#### REQUIRED ACTION:
Output a character-exact copy of the data, images removed.

#### AVAILABLE RECORDS:
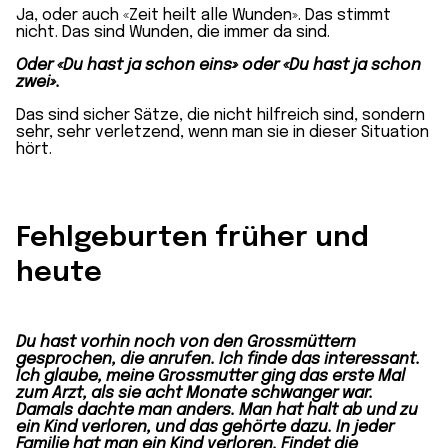
Ja, oder auch «Zeit heilt alle Wunden». Das stimmt
nicht. Das sind Wunden, die immer da sind.
Oder «Du hast ja schon eins» oder «Du hast ja schon
zwei».
Das sind sicher Sätze, die nicht hilfreich sind, sondern
sehr, sehr verletzend, wenn man sie in dieser Situation
hört.
Fehlgeburten früher und
heute
Du hast vorhin noch von den Grossmüttern
gesprochen, die anrufen. Ich finde das interessant.
Ich glaube, meine Grossmutter ging das erste Mal
zum Arzt, als sie acht Monate schwanger war.
Damals dachte man anders. Man hat halt ab und zu
ein Kind verloren, und das gehörte dazu. In jeder
Familie hat man ein Kind verloren. Findet die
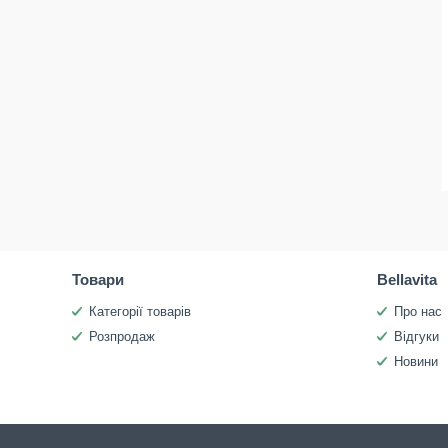
Товари
Bellavita
Категорії товарів
Про нас
Розпродаж
Відгуки
Новини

#### YOUR RESPONSE:
Ja, oder auch «Zeit heilt alle Wunden». Das stimmt
nicht. Das sind Wunden, die immer da sind.
Oder «Du hast ja schon eins» oder «Du hast ja schon
zwei».
Das sind sicher Sätze, die nicht hilfreich sind, sondern
sehr, sehr verletzend, wenn man sie in dieser Situation
hört.
Fehlgeburten früher und
heute
Du hast vorhin noch von den Grossmüttern
gesprochen, die anrufen. Ich finde das interessant.
Ich glaube, meine Grossmutter ging das erste Mal
zum Arzt, als sie acht Monate schwanger war.
Damals dachte man anders. Man hat halt ab und zu
ein Kind verloren, und das gehörte dazu. In jeder
Familie hat man ein Kind verloren. Findet die
Товари
Bellavita
Категорії товарів
Про нас
Розпродаж
Відгуки
Новини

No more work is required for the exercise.